**Problem statement**.
What lines of the data below hold the string "Туруслуга"? Copy each one out.
━━ Data for analysis
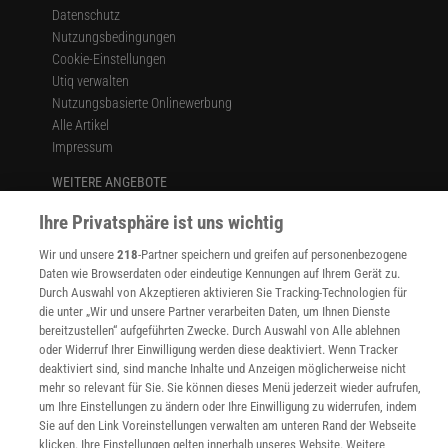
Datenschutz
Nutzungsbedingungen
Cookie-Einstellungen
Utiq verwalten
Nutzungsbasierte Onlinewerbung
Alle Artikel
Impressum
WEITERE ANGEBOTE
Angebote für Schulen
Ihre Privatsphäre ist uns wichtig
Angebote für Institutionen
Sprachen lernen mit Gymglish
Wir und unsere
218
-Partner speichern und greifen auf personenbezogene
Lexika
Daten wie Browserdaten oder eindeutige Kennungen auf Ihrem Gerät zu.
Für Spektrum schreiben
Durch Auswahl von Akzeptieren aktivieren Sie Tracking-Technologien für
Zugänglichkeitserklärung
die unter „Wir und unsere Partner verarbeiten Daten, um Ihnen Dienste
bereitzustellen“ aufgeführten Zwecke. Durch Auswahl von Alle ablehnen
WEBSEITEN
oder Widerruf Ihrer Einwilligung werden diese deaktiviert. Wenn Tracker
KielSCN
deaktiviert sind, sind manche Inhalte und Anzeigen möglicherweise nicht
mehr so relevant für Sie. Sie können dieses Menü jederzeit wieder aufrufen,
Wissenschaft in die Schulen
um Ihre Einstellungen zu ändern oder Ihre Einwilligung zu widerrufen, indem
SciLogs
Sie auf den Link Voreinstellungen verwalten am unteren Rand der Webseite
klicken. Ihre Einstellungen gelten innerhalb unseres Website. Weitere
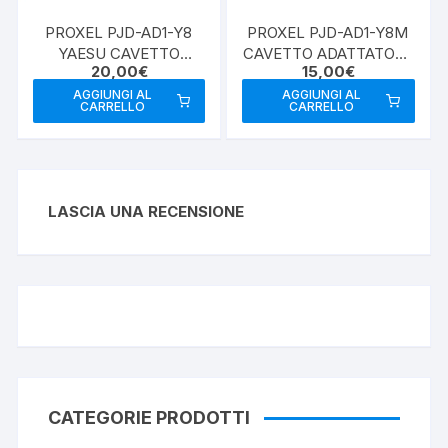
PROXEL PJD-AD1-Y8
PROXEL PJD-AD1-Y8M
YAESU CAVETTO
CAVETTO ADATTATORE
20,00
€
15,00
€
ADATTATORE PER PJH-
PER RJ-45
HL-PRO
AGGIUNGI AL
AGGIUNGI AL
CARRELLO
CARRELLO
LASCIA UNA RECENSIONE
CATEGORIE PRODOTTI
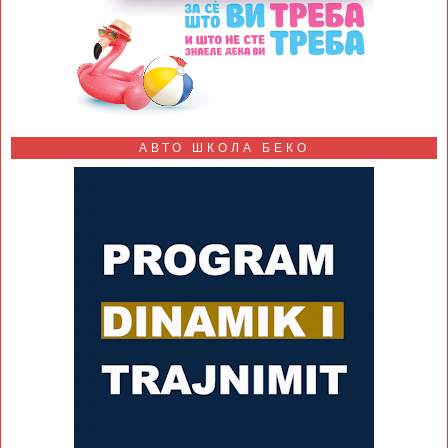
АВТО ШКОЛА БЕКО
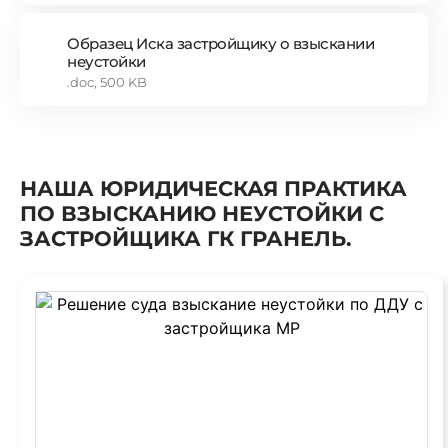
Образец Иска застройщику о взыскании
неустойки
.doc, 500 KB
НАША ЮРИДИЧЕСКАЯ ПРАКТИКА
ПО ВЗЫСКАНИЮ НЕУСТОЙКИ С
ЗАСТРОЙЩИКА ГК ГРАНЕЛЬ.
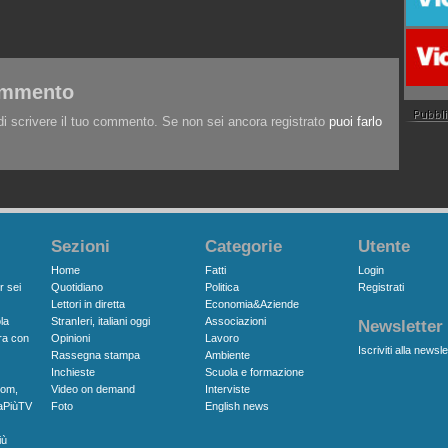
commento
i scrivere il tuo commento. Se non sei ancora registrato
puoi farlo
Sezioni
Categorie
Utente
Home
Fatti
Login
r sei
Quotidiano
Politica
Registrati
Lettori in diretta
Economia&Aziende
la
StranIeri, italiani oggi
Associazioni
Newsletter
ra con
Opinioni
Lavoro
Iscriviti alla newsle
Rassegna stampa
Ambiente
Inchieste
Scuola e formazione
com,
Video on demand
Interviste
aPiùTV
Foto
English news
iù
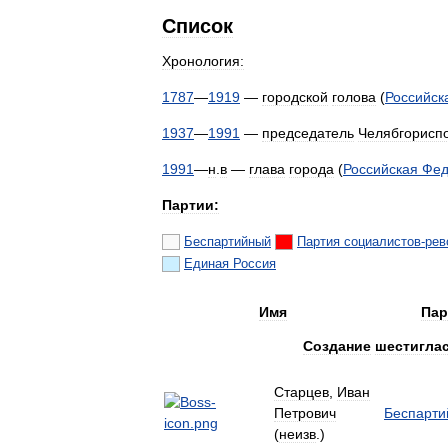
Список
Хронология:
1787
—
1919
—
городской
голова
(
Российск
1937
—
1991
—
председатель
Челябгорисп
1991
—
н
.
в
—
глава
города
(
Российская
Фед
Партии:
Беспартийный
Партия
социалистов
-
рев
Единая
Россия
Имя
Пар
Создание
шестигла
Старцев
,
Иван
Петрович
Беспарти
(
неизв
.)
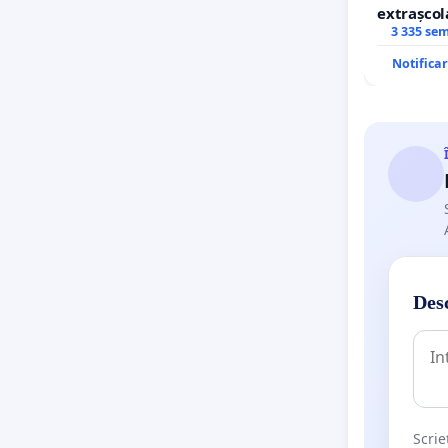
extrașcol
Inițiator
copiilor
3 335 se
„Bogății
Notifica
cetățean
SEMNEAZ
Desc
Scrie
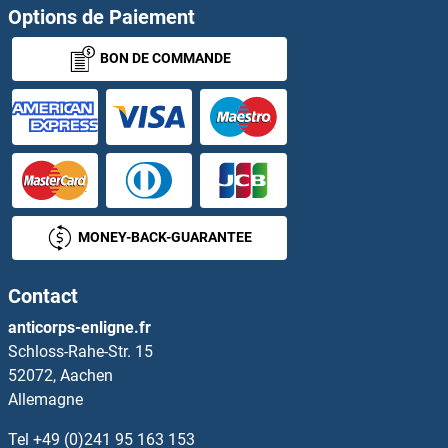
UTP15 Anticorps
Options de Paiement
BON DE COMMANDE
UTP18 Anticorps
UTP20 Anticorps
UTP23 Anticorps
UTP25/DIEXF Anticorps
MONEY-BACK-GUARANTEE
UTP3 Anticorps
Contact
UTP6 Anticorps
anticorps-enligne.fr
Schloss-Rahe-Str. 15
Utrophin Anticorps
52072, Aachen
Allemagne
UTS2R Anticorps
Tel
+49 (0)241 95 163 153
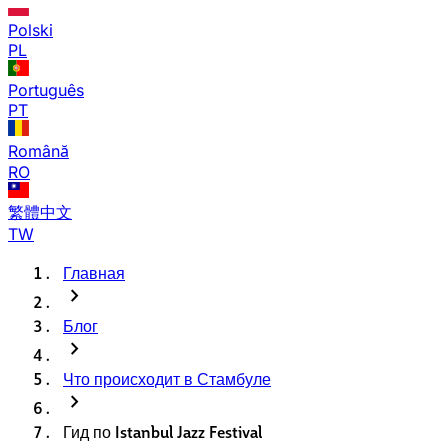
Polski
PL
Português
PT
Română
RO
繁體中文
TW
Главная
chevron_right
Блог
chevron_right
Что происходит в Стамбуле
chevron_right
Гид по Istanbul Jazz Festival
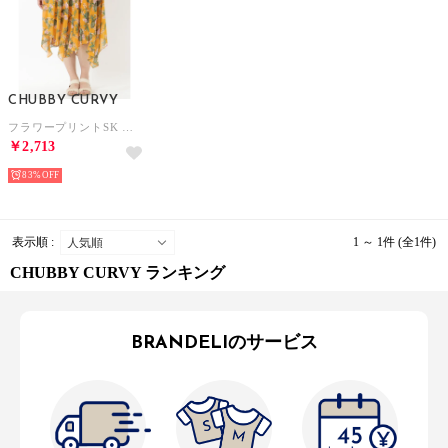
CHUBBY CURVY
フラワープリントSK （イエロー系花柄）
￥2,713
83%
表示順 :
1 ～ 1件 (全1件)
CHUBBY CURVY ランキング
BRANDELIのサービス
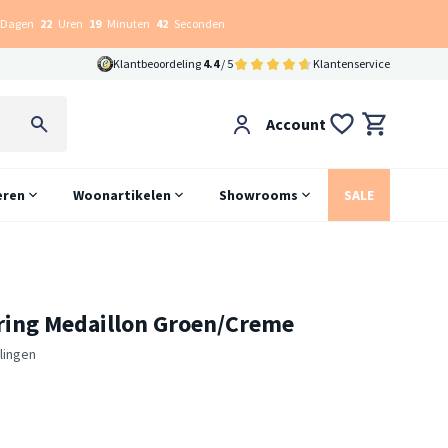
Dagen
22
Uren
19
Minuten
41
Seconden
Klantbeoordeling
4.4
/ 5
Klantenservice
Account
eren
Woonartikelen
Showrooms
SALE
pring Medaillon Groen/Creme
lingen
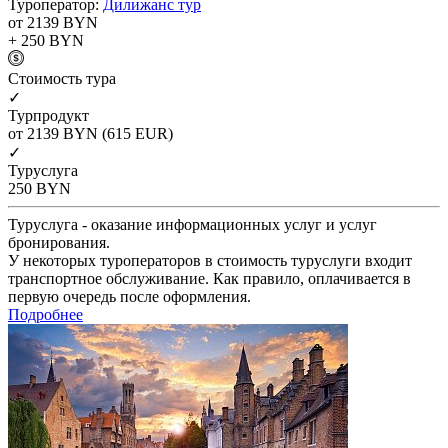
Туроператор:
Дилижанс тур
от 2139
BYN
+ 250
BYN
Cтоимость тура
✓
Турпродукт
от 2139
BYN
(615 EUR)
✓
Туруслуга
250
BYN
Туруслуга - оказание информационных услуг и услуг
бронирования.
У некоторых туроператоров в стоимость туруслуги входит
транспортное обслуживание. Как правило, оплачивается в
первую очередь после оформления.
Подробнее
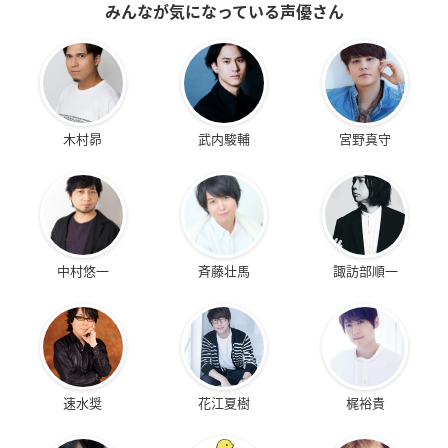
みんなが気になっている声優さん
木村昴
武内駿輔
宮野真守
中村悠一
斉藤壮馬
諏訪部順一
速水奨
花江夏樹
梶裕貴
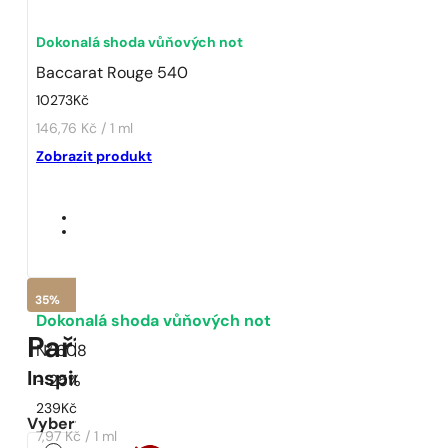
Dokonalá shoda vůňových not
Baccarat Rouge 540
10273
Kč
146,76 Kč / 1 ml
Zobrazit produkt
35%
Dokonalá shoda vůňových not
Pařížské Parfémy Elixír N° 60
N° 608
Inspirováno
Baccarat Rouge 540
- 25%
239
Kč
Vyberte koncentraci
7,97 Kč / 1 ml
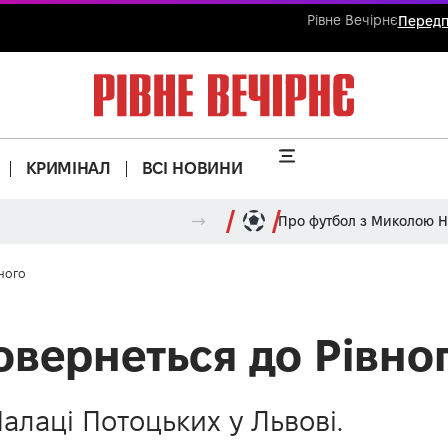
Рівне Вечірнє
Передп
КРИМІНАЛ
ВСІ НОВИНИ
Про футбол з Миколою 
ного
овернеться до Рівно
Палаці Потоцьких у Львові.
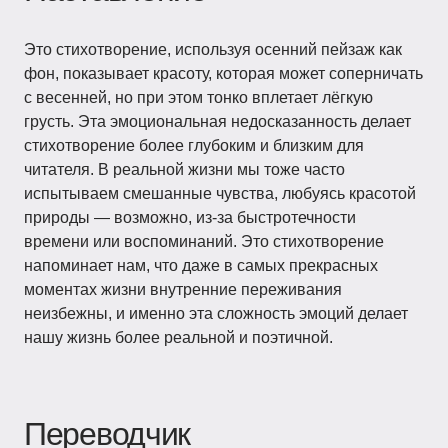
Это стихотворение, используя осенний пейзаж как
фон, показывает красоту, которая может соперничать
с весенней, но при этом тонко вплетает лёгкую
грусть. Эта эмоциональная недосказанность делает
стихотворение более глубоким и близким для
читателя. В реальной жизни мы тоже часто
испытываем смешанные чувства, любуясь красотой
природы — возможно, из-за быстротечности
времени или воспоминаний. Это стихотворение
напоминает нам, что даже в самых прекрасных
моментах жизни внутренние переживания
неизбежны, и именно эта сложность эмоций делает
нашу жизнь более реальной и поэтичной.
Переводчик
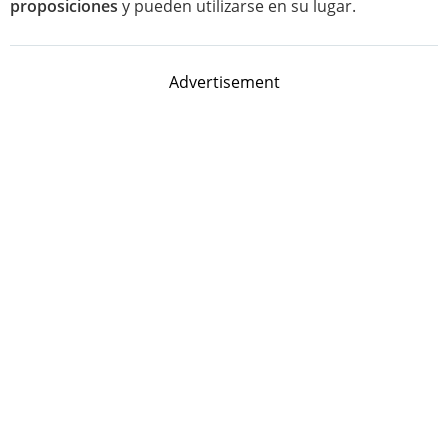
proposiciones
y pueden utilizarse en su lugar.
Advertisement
━━━━
**Task output**.
Туруслуга
Туруслуга - оказание информационных услуг и услуг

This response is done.